-- WORK REQUIRED --
For the entries that appear below, write out the exact text and omit the pictures.

————————

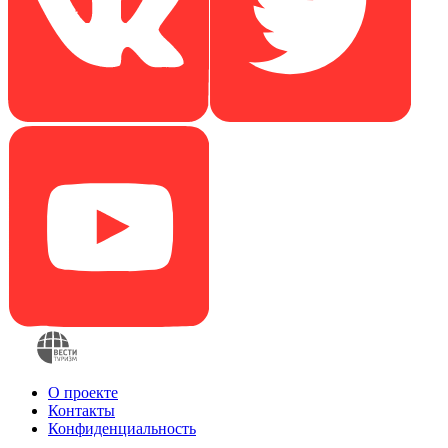
О проекте
Контакты
Конфиденциальность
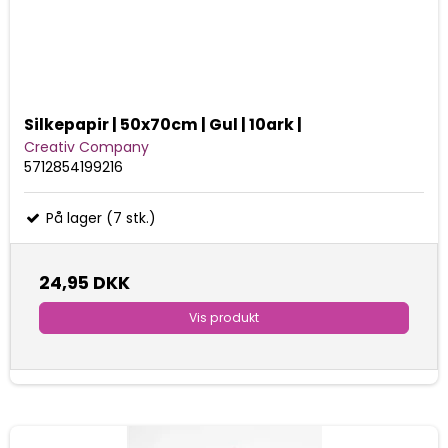
Silkepapir | 50x70cm | Gul | 10ark |
Creativ Company
5712854199216
På lager (7 stk.)
24,95 DKK
Vis produkt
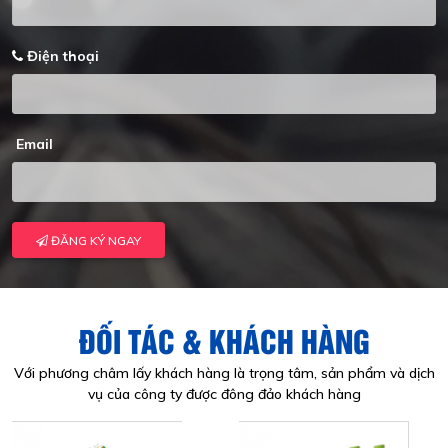
Điện thoại
Email
ĐĂNG KÝ NGAY
ĐỐI TÁC & KHÁCH HÀNG
Với phương châm lấy khách hàng là trọng tâm, sản phẩm và dịch
vụ của công ty được đông đảo khách hàng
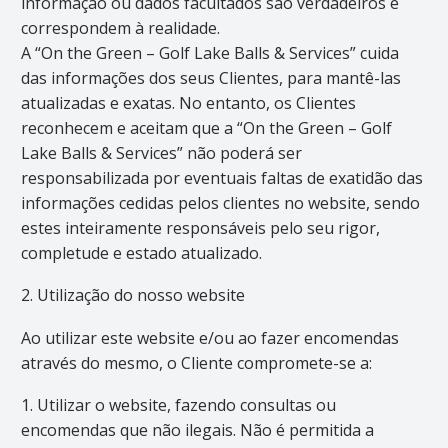
informação ou dados facultados são verdadeiros e
correspondem à realidade.
A “On the Green – Golf Lake Balls & Services” cuida
das informações dos seus Clientes, para mantê-las
atualizadas e exatas. No entanto, os Clientes
reconhecem e aceitam que a “On the Green – Golf
Lake Balls & Services” não poderá ser
responsabilizada por eventuais faltas de exatidão das
informações cedidas pelos clientes no website, sendo
estes inteiramente responsáveis pelo seu rigor,
completude e estado atualizado.
2. Utilização do nosso website
Ao utilizar este website e/ou ao fazer encomendas
através do mesmo, o Cliente compromete-se a:
1. Utilizar o website, fazendo consultas ou
encomendas que não ilegais. Não é permitida a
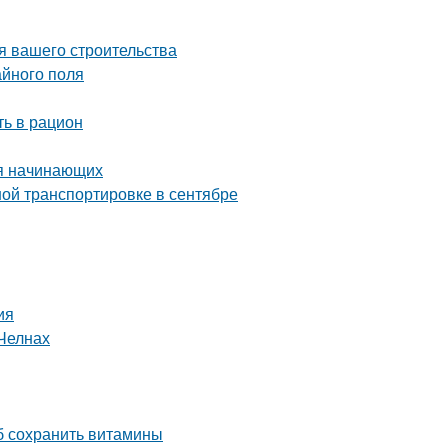
я вашего строительства
айного поля
ть в рацион
ля начинающих
ой транспортировке в сентябре
ия
Челнах
об сохранить витамины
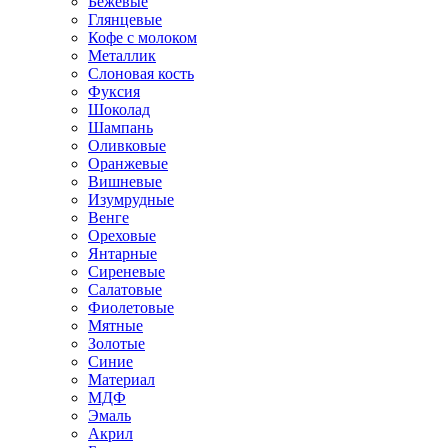
Бежевые
Глянцевые
Кофе с молоком
Металлик
Слоновая кость
Фуксия
Шоколад
Шампань
Оливковые
Оранжевые
Вишневые
Изумрудные
Венге
Ореховые
Янтарные
Сиреневые
Салатовые
Фиолетовые
Мятные
Золотые
Синие
Материал
МДФ
Эмаль
Акрил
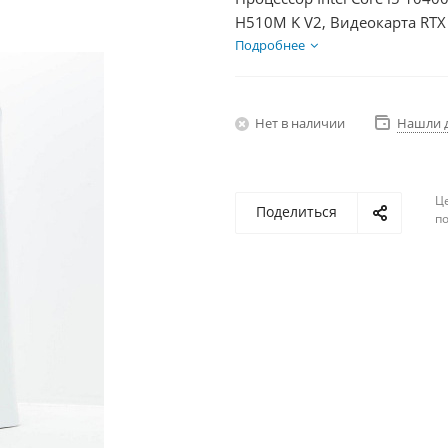
H510M K V2, Видеокарта RTX
HDD 1Тб, БП 600Вт
Подробнее
Нет в наличии
Нашли 
Ц
Поделиться
по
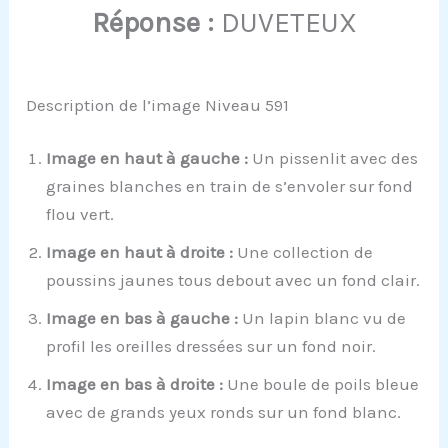
Réponse :
DUVETEUX
Description de l’image Niveau 591
Image en haut à gauche :
Un pissenlit avec des
graines blanches en train de s’envoler sur fond
flou vert.
Image en haut à droite :
Une collection de
poussins jaunes tous debout avec un fond clair.
Image en bas à gauche :
Un lapin blanc vu de
profil les oreilles dressées sur un fond noir.
Image en bas à droite :
Une boule de poils bleue
avec de grands yeux ronds sur un fond blanc.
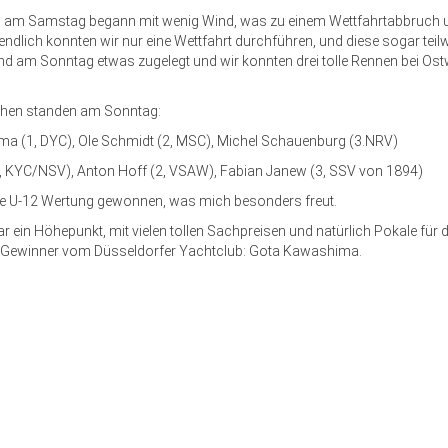
ag am Samstag begann mit wenig Wind, was zu einem Wettfahrtabbruch u
ztendlich konnten wir nur eine Wettfahrt durchführen, und diese sogar tei
nd am Sonntag etwas zugelegt und wir konnten drei tolle Rennen bei Os
chen standen am Sonntag:
ma (1, DYC), Ole Schmidt (2, MSC), Michel Schauenburg (3.NRV)
(1, KYC/NSV), Anton Hoff (2, VSAW), Fabian Janew (3, SSV von 1894)
die U-12 Wertung gewonnen, was mich besonders freut.
ar ein Höhepunkt, mit vielen tollen Sachpreisen und natürlich Pokale für 
Gewinner vom Düsseldorfer Yachtclub: Gota Kawashima.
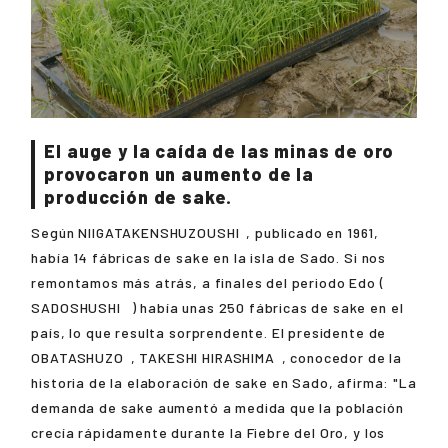
El auge y la caída de las minas de oro
provocaron un aumento de la
producción de sake.
Según
NIIGATAKENSHUZOUSHI
, publicado en 1961,
había 14 fábricas de sake en la isla de Sado. Si nos
remontamos más atrás, a finales del periodo Edo (
SADOSHUSHI
) había unas 250 fábricas de sake en el
país, lo que resulta sorprendente. El presidente de
OBATASHUZO
,
TAKESHI HIRASHIMA
, conocedor de la
historia de la elaboración de sake en Sado, afirma: "La
demanda de sake aumentó a medida que la población
crecía rápidamente durante la Fiebre del Oro, y los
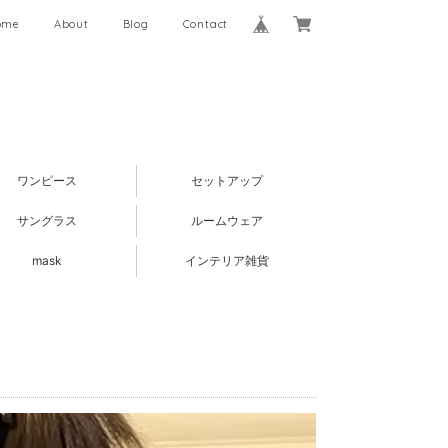
ome
About
Blog
Contact
ワンピース
セットアップ
サングラス
ルームウェア
mask
インテリア雑貨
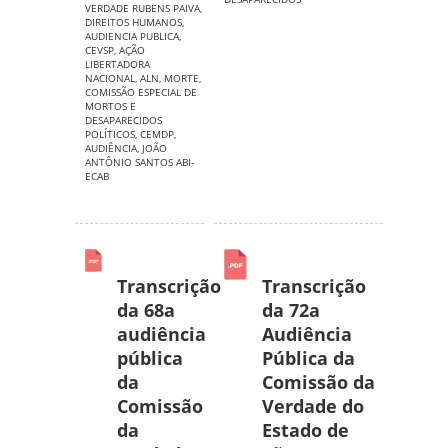
VERDADE RUBENS PAIVA
,
DIREITOS HUMANOS
,
AUDIENCIA PUBLICA
,
CEVSP
,
AÇÃO
LIBERTADORA
NACIONAL
,
ALN
,
MORTE
,
COMISSÃO ESPECIAL DE
MORTOS E
DESAPARECIDOS
POLÍTICOS
,
CEMDP
,
AUDIÊNCIA
,
JOÃO
ANTÔNIO SANTOS ABI-
ECAB
Transcrição
Transcrição
da 68a
da 72a
audiência
Audiência
pública
Pública da
da
Comissão da
Comissão
Verdade do
da
Estado de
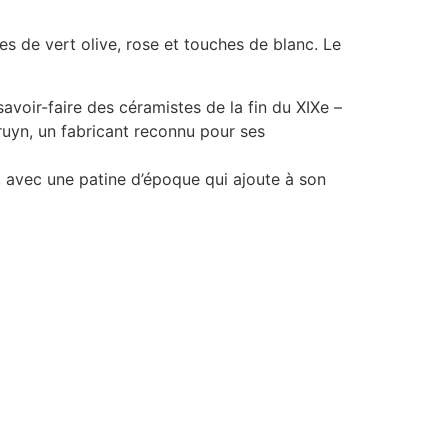
es de vert olive, rose et touches de blanc. Le
 savoir-faire des céramistes de la fin du XIXe –
ruyn, un fabricant reconnu pour ses
n, avec une patine d’époque qui ajoute à son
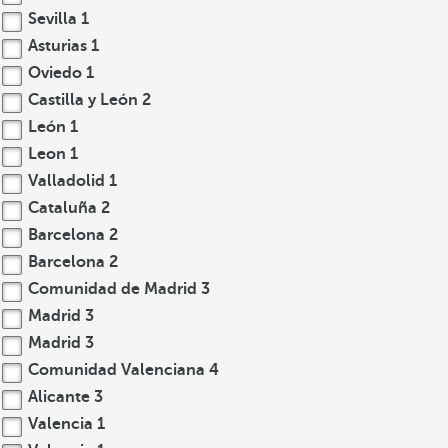
Sevilla
1
Asturias
1
Oviedo
1
Castilla y León
2
León
1
Leon
1
Valladolid
1
Cataluña
2
Barcelona
2
Barcelona
2
Comunidad de Madrid
3
Madrid
3
Madrid
3
Comunidad Valenciana
4
Alicante
3
Valencia
1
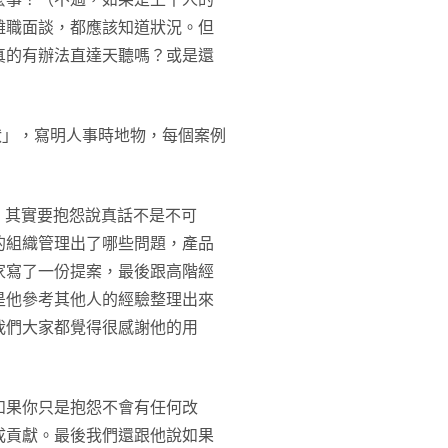
離職面談，都應該知道狀況。但
真的有辦法直達天聽嗎？或是還
狀」，寫明人事時地物，每個案例
：其實要抱怨說真話不是不可
的組織管理出了哪些問題，產品
家寫了一份提案，最後跟高階經
是他參考其他人的經驗整理出來
我們大家都覺得很感謝他的用
如果你只是抱怨不會有任何改
成貢獻。最後我們還跟他說如果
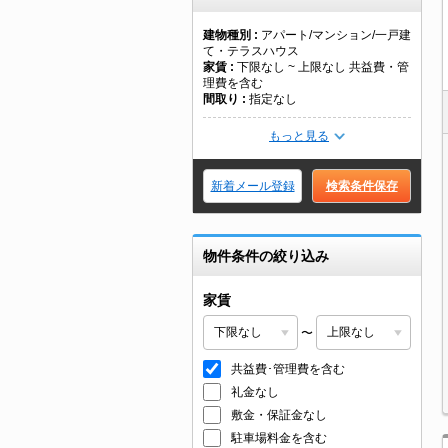
建物種別
アパート/マンション/一戸建
て・テラスハウス
家賃
下限なし ~ 上限なし 共益費・管
理費を含む
間取り
指定なし
もっと見る
新着メール登録
検索条件保存
物件条件の絞り込み
家賃
〜
共益費･管理費を含む
礼金なし
敷金・保証金なし
駐車場料金を含む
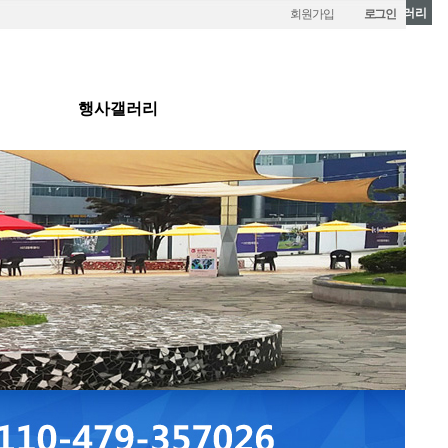
행사갤러리
회원가입
로그인
행사갤러리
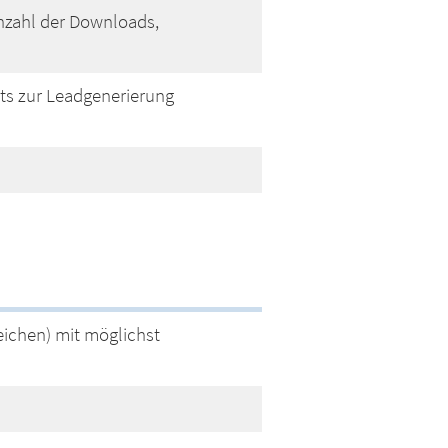
nzahl der Downloads,
ts zur Leadgenerierung
ichen) mit möglichst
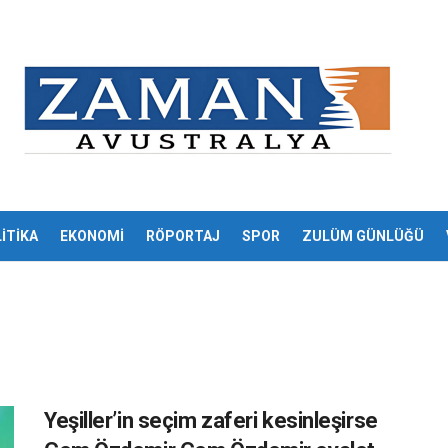
İTİKA
EKONOMİ
RÖPORTAJ
SPOR
ZULÜM GÜNLÜĞÜ
Yeşiller’in seçim zaferi kesinleşirse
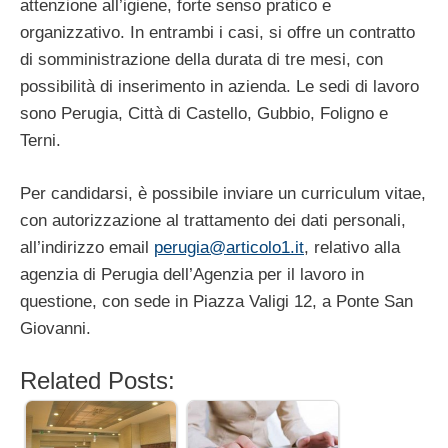
attenzione all’igiene, forte senso pratico e
organizzativo. In entrambi i casi, si offre un contratto
di somministrazione della durata di tre mesi, con
possibilità di inserimento in azienda. Le sedi di lavoro
sono Perugia, Città di Castello, Gubbio, Foligno e
Terni.
Per candidarsi, è possibile inviare un curriculum vitae,
con autorizzazione al trattamento dei dati personali,
all’indirizzo email
perugia@articolo1.it
, relativo alla
agenzia di Perugia dell’Agenzia per il lavoro in
questione, con sede in Piazza Valigi 12, a Ponte San
Giovanni.
Related Posts:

————————

-- OUTPUT OF THE TASK --
О проекте
Контакты
Конфиденциальность
Silkepapir | 50x70cm | Gul | 10ark |
Creativ Company
5712854199216
På lager (7 stk.)
24,95 DKK
Vis produkt
Điện thoại
Email
ĐĂNG KÝ NGAY
ĐỐI TÁC & KHÁCH HÀNG
Với phương châm lấy khách hàng là trọng tâm, sản phẩm và dịch
vụ của công ty được đông đảo khách hàng
informação ou dados facultados são verdadeiros e
correspondem à realidade.
A “On the Green – Golf Lake Balls & Services” cuida
das informações dos seus Clientes, para mantê-las
atualizadas e exatas. No entanto, os Clientes
reconhecem e aceitam que a “On the Green – Golf
Lake Balls & Services” não poderá ser
responsabilizada por eventuais faltas de exatidão das
informações cedidas pelos clientes no website, sendo
estes inteiramente responsáveis pelo seu rigor,
completude e estado atualizado.
2. Utilização do nosso website
Ao utilizar este website e/ou ao fazer encomendas
através do mesmo, o Cliente compromete-se a:
1. Utilizar o website, fazendo consultas ou
encomendas que não ilegais. Não é permitida a
я вашего строительства
айного поля
ть в рацион
ля начинающих
ой транспортировке в сентябре
ия
Челнах
об сохранить витамины
Бежевые
Глянцевые
Кофе с молоком
Металлик
Слоновая кость
Фуксия
Шоколад
Шампань
Оливковые
Оранжевые
Вишневые
Изумрудные
Венге
Ореховые
Янтарные
Сиреневые
Салатовые
Фиолетовые
Мятные
Золотые
Синие
Материал
МДФ
Эмаль
Акрил
H510M K V2, Видеокарта RTX
HDD 1Тб, БП 600Вт
Подробнее
Нет в наличии
Нашли 
Ц
Поделиться
по
Réponse :
DUVETEUX
Description de l’image Niveau 591
Image en haut à gauche :
Un pissenlit avec des
graines blanches en train de s’envoler sur fond
flou vert.
Image en haut à droite :
Une collection de
poussins jaunes tous debout avec un fond clair.
Image en bas à gauche :
Un lapin blanc vu de
profil les oreilles dressées sur un fond noir.
Image en bas à droite :
Une boule de poils bleue
avec de grands yeux ronds sur un fond blanc.
ag am Samstag begann mit wenig Wind, was zu einem Wettfahrtabbruch u
ztendlich konnten wir nur eine Wettfahrt durchführen, und diese sogar tei
nd am Sonntag etwas zugelegt und wir konnten drei tolle Rennen bei Os
chen standen am Sonntag:
ma (1, DYC), Ole Schmidt (2, MSC), Michel Schauenburg (3.NRV)
(1, KYC/NSV), Anton Hoff (2, VSAW), Fabian Janew (3, SSV von 1894)
die U-12 Wertung gewonnen, was mich besonders freut.
ar ein Höhepunkt, mit vielen tollen Sachpreisen und natürlich Pokale für 
Gewinner vom Düsseldorfer Yachtclub: Gota Kawashima.
El auge y la caída de las minas de oro
provocaron un aumento de la
producción de sake.
Según
NIIGATAKENSHUZOUSHI
, publicado en 1961,
había 14 fábricas de sake en la isla de Sado. Si nos
remontamos más atrás, a finales del periodo Edo (
SADOSHUSHI
) había unas 250 fábricas de sake en el
país, lo que resulta sorprendente. El presidente de
OBATASHUZO
,
TAKESHI HIRASHIMA
, conocedor de la
historia de la elaboración de sake en Sado, afirma: "La
demanda de sake aumentó a medida que la población
crecía rápidamente durante la Fiebre del Oro, y los
ome
About
Blog
Contact
ワンピース
セットアップ
サングラス
ルームウェア
mask
インテリア雑貨
VERDADE RUBENS PAIVA
,
DIREITOS HUMANOS
,
AUDIENCIA PUBLICA
,
CEVSP
,
AÇÃO
LIBERTADORA
NACIONAL
,
ALN
,
MORTE
,
COMISSÃO ESPECIAL DE
MORTOS E
DESAPARECIDOS
POLÍTICOS
,
CEMDP
,
AUDIÊNCIA
,
JOÃO
ANTÔNIO SANTOS ABI-
ECAB
Transcrição
Transcrição
da 68a
da 72a
audiência
Audiência
pública
Pública da
da
Comissão da
Comissão
Verdade do
da
Estado de
es de vert olive, rose et touches de blanc. Le
 savoir-faire des céramistes de la fin du XIXe –
ruyn, un fabricant reconnu pour ses
n, avec une patine d’époque qui ajoute à son
Sevilla
1
Asturias
1
Oviedo
1
Castilla y León
2
León
1
Leon
1
Valladolid
1
Cataluña
2
Barcelona
2
Barcelona
2
Comunidad de Madrid
3
Madrid
3
Madrid
3
Comunidad Valenciana
4
Alicante
3
Valencia
1
離職面談，都應該知道狀況。但
真的有辦法直達天聽嗎？或是還
狀」，寫明人事時地物，每個案例
：其實要抱怨說真話不是不可
的組織管理出了哪些問題，產品
家寫了一份提案，最後跟高階經
是他參考其他人的經驗整理出來
我們大家都覺得很感謝他的用
如果你只是抱怨不會有任何改
成貢獻。最後我們還跟他說如果
建物種別
アパート/マンション/一戸建
て・テラスハウス
家賃
下限なし ~ 上限なし 共益費・管
理費を含む
間取り
指定なし
もっと見る
新着メール登録
検索条件保存
物件条件の絞り込み
家賃
〜
共益費･管理費を含む
礼金なし
敷金・保証金なし
駐車場料金を含む
행사갤러리
회원가입
로그인
행사갤러리
nzahl der Downloads,
ts zur Leadgenerierung
ichen) mit möglichst
İTİKA
EKONOMİ
RÖPORTAJ
SPOR
ZULÜM GÜNLÜĞÜ
Yeşiller’in seçim zaferi kesinleşirse
attenzione all’igiene, forte senso pratico e
organizzativo. In entrambi i casi, si offre un contratto
di somministrazione della durata di tre mesi, con
possibilità di inserimento in azienda. Le sedi di lavoro
sono Perugia, Città di Castello, Gubbio, Foligno e
Terni.
Per candidarsi, è possibile inviare un curriculum vitae,
con autorizzazione al trattamento dei dati personali,
all’indirizzo email
perugia@articolo1.it
, relativo alla
agenzia di Perugia dell’Agenzia per il lavoro in
questione, con sede in Piazza Valigi 12, a Ponte San
Giovanni.
Related Posts:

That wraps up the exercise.